Try it. Search the records for the string "editor", then copy each line where it appears.

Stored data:
##############################

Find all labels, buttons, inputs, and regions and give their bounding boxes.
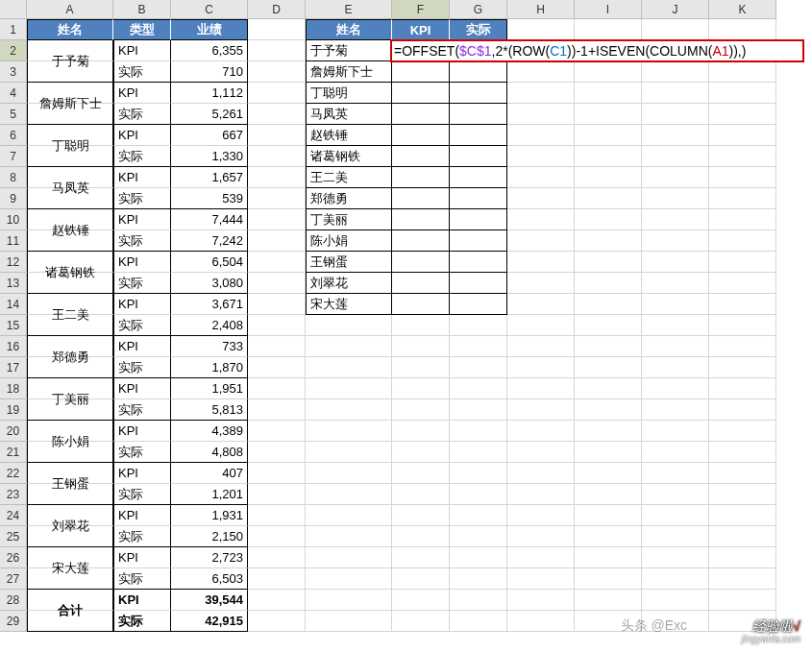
cell-E20[interactable] xyxy=(306,421,392,442)
cell-G29[interactable] xyxy=(450,611,507,632)
cell-H29[interactable] xyxy=(507,611,575,632)
cell-C3[interactable]: 710 xyxy=(171,61,248,83)
cell-J21[interactable] xyxy=(642,442,709,463)
cell-F13[interactable] xyxy=(392,273,450,294)
cell-B4[interactable]: KPI xyxy=(113,83,171,104)
cell-A16[interactable] xyxy=(27,336,113,357)
cell-B2[interactable]: KPI xyxy=(113,40,171,61)
cell-H24[interactable] xyxy=(507,505,575,526)
cell-I1[interactable] xyxy=(575,19,642,40)
cell-B12[interactable]: KPI xyxy=(113,252,171,273)
cell-I13[interactable] xyxy=(575,273,642,294)
cell-J1[interactable] xyxy=(642,19,709,40)
cell-E18[interactable] xyxy=(306,378,392,399)
cell-G18[interactable] xyxy=(450,378,507,399)
cell-E26[interactable] xyxy=(306,547,392,568)
cell-C6[interactable]: 667 xyxy=(171,125,248,146)
cell-J5[interactable] xyxy=(642,104,709,125)
cell-K9[interactable] xyxy=(709,188,776,209)
cell-K27[interactable] xyxy=(709,568,776,590)
cell-C20[interactable]: 4,389 xyxy=(171,421,248,442)
cell-A9[interactable] xyxy=(27,188,113,209)
cell-G22[interactable] xyxy=(450,463,507,484)
cell-I7[interactable] xyxy=(575,146,642,167)
cell-K14[interactable] xyxy=(709,294,776,315)
cell-A17[interactable] xyxy=(27,357,113,378)
cell-F29[interactable] xyxy=(392,611,450,632)
cell-E17[interactable] xyxy=(306,357,392,378)
cell-H7[interactable] xyxy=(507,146,575,167)
cell-C9[interactable]: 539 xyxy=(171,188,248,209)
cell-A13[interactable] xyxy=(27,273,113,294)
cell-B11[interactable]: 实际 xyxy=(113,230,171,252)
cell-K20[interactable] xyxy=(709,421,776,442)
cell-G21[interactable] xyxy=(450,442,507,463)
cell-H22[interactable] xyxy=(507,463,575,484)
cell-A4[interactable] xyxy=(27,83,113,104)
cell-H4[interactable] xyxy=(507,83,575,104)
cell-K8[interactable] xyxy=(709,167,776,188)
cell-G13[interactable] xyxy=(450,273,507,294)
cell-D11[interactable] xyxy=(248,230,306,252)
cell-A23[interactable] xyxy=(27,484,113,505)
cell-A20[interactable] xyxy=(27,421,113,442)
col-header-I[interactable]: I xyxy=(575,0,642,19)
row-header-7[interactable]: 7 xyxy=(0,146,27,167)
cell-J8[interactable] xyxy=(642,167,709,188)
row-header-2[interactable]: 2 xyxy=(0,40,27,61)
row-header-27[interactable]: 27 xyxy=(0,568,27,590)
cell-H20[interactable] xyxy=(507,421,575,442)
cell-C16[interactable]: 733 xyxy=(171,336,248,357)
cell-H9[interactable] xyxy=(507,188,575,209)
cell-A29[interactable] xyxy=(27,611,113,632)
cell-D8[interactable] xyxy=(248,167,306,188)
cell-I28[interactable] xyxy=(575,590,642,611)
cell-B18[interactable]: KPI xyxy=(113,378,171,399)
cell-C27[interactable]: 6,503 xyxy=(171,568,248,590)
cell-F20[interactable] xyxy=(392,421,450,442)
cell-B20[interactable]: KPI xyxy=(113,421,171,442)
cell-D18[interactable] xyxy=(248,378,306,399)
row-header-12[interactable]: 12 xyxy=(0,252,27,273)
cell-J9[interactable] xyxy=(642,188,709,209)
cell-J23[interactable] xyxy=(642,484,709,505)
row-header-21[interactable]: 21 xyxy=(0,442,27,463)
cell-K15[interactable] xyxy=(709,315,776,336)
cell-H6[interactable] xyxy=(507,125,575,146)
cell-D21[interactable] xyxy=(248,442,306,463)
cell-J15[interactable] xyxy=(642,315,709,336)
cell-D7[interactable] xyxy=(248,146,306,167)
cell-D3[interactable] xyxy=(248,61,306,83)
cell-I3[interactable] xyxy=(575,61,642,83)
cell-J7[interactable] xyxy=(642,146,709,167)
row-header-26[interactable]: 26 xyxy=(0,547,27,568)
cell-A10[interactable] xyxy=(27,209,113,230)
row-header-8[interactable]: 8 xyxy=(0,167,27,188)
cell-E1[interactable]: 姓名 xyxy=(306,19,392,40)
cell-B16[interactable]: KPI xyxy=(113,336,171,357)
cell-E28[interactable] xyxy=(306,590,392,611)
cell-B22[interactable]: KPI xyxy=(113,463,171,484)
cell-I12[interactable] xyxy=(575,252,642,273)
cell-D25[interactable] xyxy=(248,526,306,547)
cell-B13[interactable]: 实际 xyxy=(113,273,171,294)
cell-G19[interactable] xyxy=(450,399,507,421)
cell-H15[interactable] xyxy=(507,315,575,336)
cell-A14[interactable] xyxy=(27,294,113,315)
cell-J24[interactable] xyxy=(642,505,709,526)
cell-E21[interactable] xyxy=(306,442,392,463)
cell-B23[interactable]: 实际 xyxy=(113,484,171,505)
cell-E10[interactable]: 丁美丽 xyxy=(306,209,392,230)
cell-C24[interactable]: 1,931 xyxy=(171,505,248,526)
cell-G25[interactable] xyxy=(450,526,507,547)
cell-H10[interactable] xyxy=(507,209,575,230)
cell-B27[interactable]: 实际 xyxy=(113,568,171,590)
cell-J20[interactable] xyxy=(642,421,709,442)
cell-B10[interactable]: KPI xyxy=(113,209,171,230)
cell-I15[interactable] xyxy=(575,315,642,336)
cell-H19[interactable] xyxy=(507,399,575,421)
cell-I22[interactable] xyxy=(575,463,642,484)
cell-A15[interactable] xyxy=(27,315,113,336)
cell-F1[interactable]: KPI xyxy=(392,19,450,40)
cell-G3[interactable] xyxy=(450,61,507,83)
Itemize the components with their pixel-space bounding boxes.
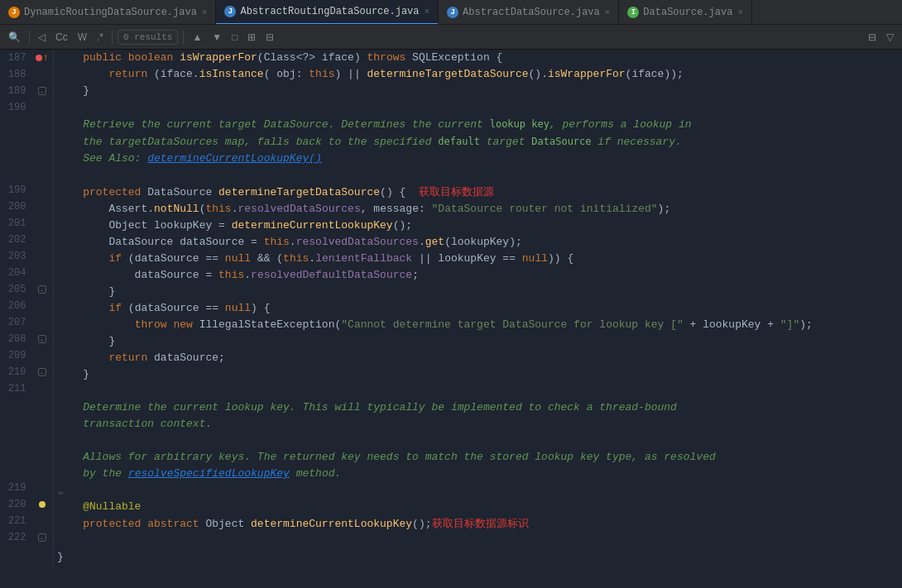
code-line-209: return dataSource; xyxy=(57,350,902,366)
code-line-202: DataSource dataSource = this.resolvedDat… xyxy=(57,234,902,251)
gutter-row-doc6 xyxy=(0,414,53,430)
line-number-gutter: 187 ! 188 189 - 190 xyxy=(0,50,54,566)
code-line-206: if (dataSource == null) { xyxy=(57,300,902,317)
tab-label: DynamicRoutingDataSource.java xyxy=(24,7,197,18)
tab-label: AbstractDataSource.java xyxy=(463,7,600,18)
gutter-row-203: 203 xyxy=(0,248,53,265)
gutter-row-210: 210 - xyxy=(0,364,53,380)
line-num-200: 200 xyxy=(0,201,31,213)
code-line-199: protected DataSource determineTargetData… xyxy=(57,184,902,201)
tab-close-btn[interactable]: × xyxy=(425,7,430,17)
code-line-189: } xyxy=(57,83,902,99)
editor-inner: 187 ! 188 189 - 190 xyxy=(0,50,902,566)
gutter-row-199: 199 xyxy=(0,182,53,198)
java-file-icon: J xyxy=(8,7,20,18)
fold-222[interactable]: - xyxy=(38,533,46,542)
options2-btn[interactable]: ⊟ xyxy=(262,30,277,45)
tab-datasource[interactable]: I DataSource.java × xyxy=(619,0,752,25)
line-num-189: 189 xyxy=(0,85,31,97)
fold-189[interactable]: - xyxy=(38,87,46,95)
regex-btn[interactable]: .* xyxy=(94,30,107,45)
java-file-icon: J xyxy=(224,6,236,17)
gutter-row-doc2 xyxy=(0,132,53,149)
gutter-row-doc7 xyxy=(0,430,53,447)
line-num-205: 205 xyxy=(0,284,31,295)
gutter-row-doc9 xyxy=(0,463,53,480)
gutter-row-187: 187 ! xyxy=(0,50,53,66)
search-icon-btn[interactable]: 🔍 xyxy=(5,30,24,45)
options-btn[interactable]: ⊞ xyxy=(244,30,259,45)
gutter-row-219: 219 xyxy=(0,480,53,496)
warning-187: ! xyxy=(43,54,48,63)
case-sensitive-btn[interactable]: Cc xyxy=(52,30,71,45)
breakpoint-187[interactable] xyxy=(36,55,42,61)
gutter-row-doc4 xyxy=(0,165,53,182)
code-line-219: @Nullable xyxy=(57,499,902,515)
fold-205[interactable]: - xyxy=(38,285,46,294)
code-line-221 xyxy=(57,533,902,549)
tab-close-btn[interactable]: × xyxy=(202,7,208,17)
line-num-220: 220 xyxy=(0,499,31,510)
gutter-row-220: 220 xyxy=(0,496,53,513)
code-line-204: dataSource = this.resolvedDefaultDataSou… xyxy=(57,267,902,284)
tab-close-btn[interactable]: × xyxy=(605,7,611,17)
line-num-210: 210 xyxy=(0,366,31,378)
toolbar: 🔍 ◁ Cc W .* 0 results ▲ ▼ □ ⊞ ⊟ ⊟ ▽ xyxy=(0,25,902,50)
tab-abstract-datasource[interactable]: J AbstractDataSource.java × xyxy=(439,0,619,25)
javadoc2-spacer2 xyxy=(57,482,902,499)
code-content-area: public boolean isWrapperFor(Class<?> ifa… xyxy=(54,50,902,566)
gutter-row-205: 205 - xyxy=(0,281,53,298)
code-line-200: Assert.notNull(this.resolvedDataSources,… xyxy=(57,201,902,218)
javadoc2-line2: transaction context. xyxy=(57,416,902,433)
code-line-222: } xyxy=(57,549,902,566)
gutter-icon-208: - xyxy=(31,335,53,343)
expand-btn[interactable]: □ xyxy=(228,30,241,45)
code-line-207: throw new IllegalStateException("Cannot … xyxy=(57,317,902,333)
tab-abstract-routing[interactable]: J AbstractRoutingDataSource.java × xyxy=(216,0,439,25)
gutter-row-doc8 xyxy=(0,447,53,463)
layout-btn[interactable]: ⊟ xyxy=(865,30,880,45)
line-num-222: 222 xyxy=(0,532,31,543)
code-line-220: protected abstract Object determineCurre… xyxy=(57,515,902,533)
gutter-row-221: 221 xyxy=(0,513,53,529)
javadoc-line2: the targetDataSources map, falls back to… xyxy=(57,133,902,151)
prev-result-btn[interactable]: ▲ xyxy=(189,30,205,45)
code-line-188: return (iface.isInstance( obj: this) || … xyxy=(57,66,902,83)
line-num-221: 221 xyxy=(0,515,31,527)
gutter-row-201: 201 xyxy=(0,215,53,232)
tab-close-btn[interactable]: × xyxy=(737,7,743,17)
interface-file-icon: I xyxy=(627,7,639,18)
gutter-icon-220 xyxy=(31,501,53,508)
edit-icon[interactable]: ✏ xyxy=(54,480,69,504)
line-num-211: 211 xyxy=(0,383,31,394)
line-num-190: 190 xyxy=(0,102,31,113)
filter-btn[interactable]: ▽ xyxy=(883,30,897,45)
gutter-icon-222: - xyxy=(31,533,53,542)
gutter-row-206: 206 xyxy=(0,298,53,314)
gutter-row-222: 222 - xyxy=(0,529,53,546)
fold-210[interactable]: - xyxy=(38,368,46,376)
code-line-203: if (dataSource == null && (this.lenientF… xyxy=(57,251,902,267)
line-num-203: 203 xyxy=(0,251,31,262)
line-num-209: 209 xyxy=(0,350,31,361)
line-num-206: 206 xyxy=(0,300,31,312)
editor[interactable]: 187 ! 188 189 - 190 xyxy=(0,50,902,588)
line-num-219: 219 xyxy=(0,482,31,494)
gutter-row-188: 188 xyxy=(0,66,53,83)
gutter-icon-189: - xyxy=(31,87,53,95)
tab-dynamic-routing[interactable]: J DynamicRoutingDataSource.java × xyxy=(0,0,216,25)
gutter-row-204: 204 xyxy=(0,265,53,281)
navigate-back-btn[interactable]: ◁ xyxy=(35,30,49,45)
code-line-187: public boolean isWrapperFor(Class<?> ifa… xyxy=(57,50,902,66)
gutter-row-190: 190 xyxy=(0,99,53,116)
code-line-201: Object lookupKey = determineCurrentLooku… xyxy=(57,218,902,234)
fold-208[interactable]: - xyxy=(38,335,46,343)
javadoc2-line3: Allows for arbitrary keys. The returned … xyxy=(57,449,902,466)
gutter-icon-187: ! xyxy=(31,54,53,63)
warning-220[interactable] xyxy=(39,501,46,508)
next-result-btn[interactable]: ▼ xyxy=(209,30,225,45)
line-num-208: 208 xyxy=(0,333,31,345)
gutter-row-doc1 xyxy=(0,116,53,132)
word-btn[interactable]: W xyxy=(74,30,90,45)
line-num-201: 201 xyxy=(0,218,31,229)
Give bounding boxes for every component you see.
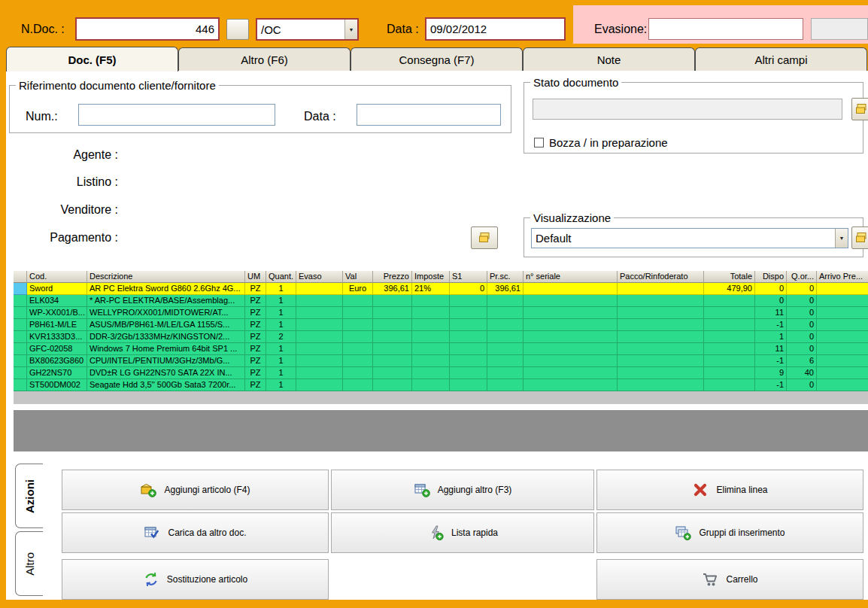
grid-cell [296, 295, 343, 307]
grid-cell: -1 [755, 319, 787, 331]
grid-cell [373, 379, 412, 391]
grid-row[interactable]: GH22NS70DVD±R LG GH22NS70 SATA 22X IN...… [14, 367, 868, 379]
grid-cell: -1 [755, 379, 787, 391]
carrello-button[interactable]: Carrello [596, 559, 863, 600]
grid-row[interactable]: WP-XX001/B...WELLYPRO/XX001/MIDTOWER/AT.… [14, 307, 868, 319]
grid-header-cell[interactable]: n° seriale [524, 271, 618, 283]
evasione-input[interactable] [648, 18, 803, 40]
grid-cell [618, 367, 704, 379]
grid-header-cell[interactable]: Pacco/Rinfoderato [618, 271, 704, 283]
grid-row[interactable]: ELK034* AR-PC ELEKTRA/BASE/Assemblag...P… [14, 295, 868, 307]
pagamento-label: Pagamento : [5, 231, 118, 245]
tab-note[interactable]: Note [523, 47, 695, 71]
stato-documento-tool-button[interactable] [851, 98, 868, 120]
grid-cell: DDR-3/2Gb/1333MHz/KINGSTON/2... [87, 331, 245, 343]
grid-row[interactable]: BX80623G860CPU/INTEL/PENTIUM/3GHz/3Mb/G.… [14, 355, 868, 367]
ndoc-input[interactable] [75, 17, 220, 41]
grid-cell: GFC-02058 [27, 343, 87, 355]
grid-cell [487, 319, 524, 331]
box-add-icon [140, 482, 156, 498]
grid-header-cell[interactable]: Arrivo Pre... [817, 271, 868, 283]
grid-header-cell[interactable]: Totale [704, 271, 755, 283]
sostituzione-articolo-button[interactable]: Sostituzione articolo [62, 559, 329, 600]
grid-row[interactable]: P8H61-M/LEASUS/MB/P8H61-M/LE/LGA 1155/S.… [14, 319, 868, 331]
grid-row[interactable]: KVR1333D3...DDR-3/2Gb/1333MHz/KINGSTON/2… [14, 331, 868, 343]
chevron-down-icon[interactable]: ▼ [835, 229, 848, 248]
row-marker [14, 379, 27, 391]
grid-header-cell[interactable]: Descrizione [87, 271, 245, 283]
grid-header-cell[interactable]: S1 [450, 271, 487, 283]
grid-cell: Windows 7 Home Premium 64bit SP1 ... [87, 343, 245, 355]
grid-cell [618, 331, 704, 343]
grid-cell: PZ [245, 379, 266, 391]
grid-header-cell[interactable]: Prezzo [373, 271, 412, 283]
pagamento-tool-button[interactable] [471, 226, 498, 249]
data-input[interactable] [425, 17, 566, 41]
grid-cell [450, 307, 487, 319]
grid-cell: WP-XX001/B... [27, 307, 87, 319]
tab-doc[interactable]: Doc. (F5) [6, 47, 178, 71]
riferimento-title: Riferimento documento cliente/fornitore [16, 79, 219, 92]
grid-cell [487, 331, 524, 343]
grid-cell [487, 295, 524, 307]
doc-type-value: /OC [257, 23, 285, 36]
grid-cell [450, 355, 487, 367]
visualizzazione-select[interactable]: Default ▼ [531, 228, 848, 248]
doc-type-select[interactable]: /OC ▼ [256, 18, 359, 41]
aggiungi-articolo-button[interactable]: Aggiungi articolo (F4) [62, 470, 329, 510]
grid-header-row: Cod.DescrizioneUMQuant.EvasoValPrezzoImp… [14, 271, 868, 283]
grid-header-cell[interactable]: Cod. [27, 271, 87, 283]
aggiungi-altro-button[interactable]: Aggiungi altro (F3) [331, 470, 594, 510]
money-cards-icon [478, 231, 491, 245]
side-tab-azioni[interactable]: Azioni [15, 464, 43, 528]
grid-header-cell[interactable]: Evaso [296, 271, 343, 283]
grid-header-cell[interactable]: Imposte [412, 271, 450, 283]
grid-row[interactable]: SwordAR PC Elektra Sword G860 2.6Ghz 4G.… [14, 283, 868, 295]
grid-header-cell[interactable]: UM [245, 271, 266, 283]
grid-cell: 0 [787, 295, 817, 307]
grid-header-cell[interactable]: Val [343, 271, 373, 283]
listino-label: Listino : [5, 175, 118, 189]
grid-cell [524, 307, 618, 319]
tab-consegna[interactable]: Consegna (F7) [351, 47, 523, 71]
grid-cell: KVR1333D3... [27, 331, 87, 343]
grid-cell: AR PC Elektra Sword G860 2.6Ghz 4G... [87, 283, 245, 295]
grid-cell [817, 355, 868, 367]
tab-altri-campi[interactable]: Altri campi [695, 47, 867, 71]
grid-cell [296, 355, 343, 367]
grid-header-cell[interactable]: Dispo [755, 271, 787, 283]
grid-header-cell[interactable]: Q.or... [787, 271, 817, 283]
grid-cell [524, 319, 618, 331]
row-marker [14, 319, 27, 331]
chevron-down-icon[interactable]: ▼ [344, 20, 357, 39]
elimina-linea-button[interactable]: Elimina linea [596, 470, 863, 510]
grid-add-icon [414, 482, 430, 498]
grid-header-cell[interactable]: Pr.sc. [487, 271, 524, 283]
aggiungi-altro-label: Aggiungi altro (F3) [438, 485, 512, 495]
sostituzione-articolo-label: Sostituzione articolo [167, 574, 247, 585]
bozza-label: Bozza / in preparazione [549, 136, 668, 149]
grid-row[interactable]: GFC-02058Windows 7 Home Premium 64bit SP… [14, 343, 868, 355]
elimina-linea-label: Elimina linea [716, 485, 767, 495]
bozza-checkbox[interactable] [534, 138, 544, 147]
tab-altro[interactable]: Altro (F6) [178, 47, 351, 71]
stato-documento-field [533, 99, 842, 120]
gruppi-di-inserimento-button[interactable]: Gruppi di inserimento [596, 512, 863, 553]
grid-row[interactable]: ST500DM002Seagate Hdd 3,5'' 500Gb Sata3 … [14, 379, 868, 391]
grid-header-cell[interactable]: Quant. [266, 271, 296, 283]
grid-cell [524, 343, 618, 355]
grid-cell: ST500DM002 [27, 379, 87, 391]
grid-cell: 1 [755, 331, 787, 343]
grid-cell: Sword [27, 283, 87, 295]
visualizzazione-tool-button[interactable] [851, 226, 868, 249]
rif-data-input[interactable] [357, 104, 501, 126]
grid-cell [412, 295, 450, 307]
num-input[interactable] [78, 104, 275, 126]
carica-da-altro-doc-button[interactable]: Carica da altro doc. [62, 512, 329, 553]
row-marker [14, 307, 27, 319]
grid-cell [296, 319, 343, 331]
doc-number-button[interactable] [226, 19, 249, 40]
side-tab-altro[interactable]: Altro [15, 531, 43, 596]
lista-rapida-button[interactable]: Lista rapida [331, 512, 594, 553]
row-marker [14, 355, 27, 367]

##############################

Solved problem.
editor-inner: 187 ! 188 189 - 190 xyxy=(0,50,902,566)
editor[interactable]: 187 ! 188 189 - 190 xyxy=(0,50,902,588)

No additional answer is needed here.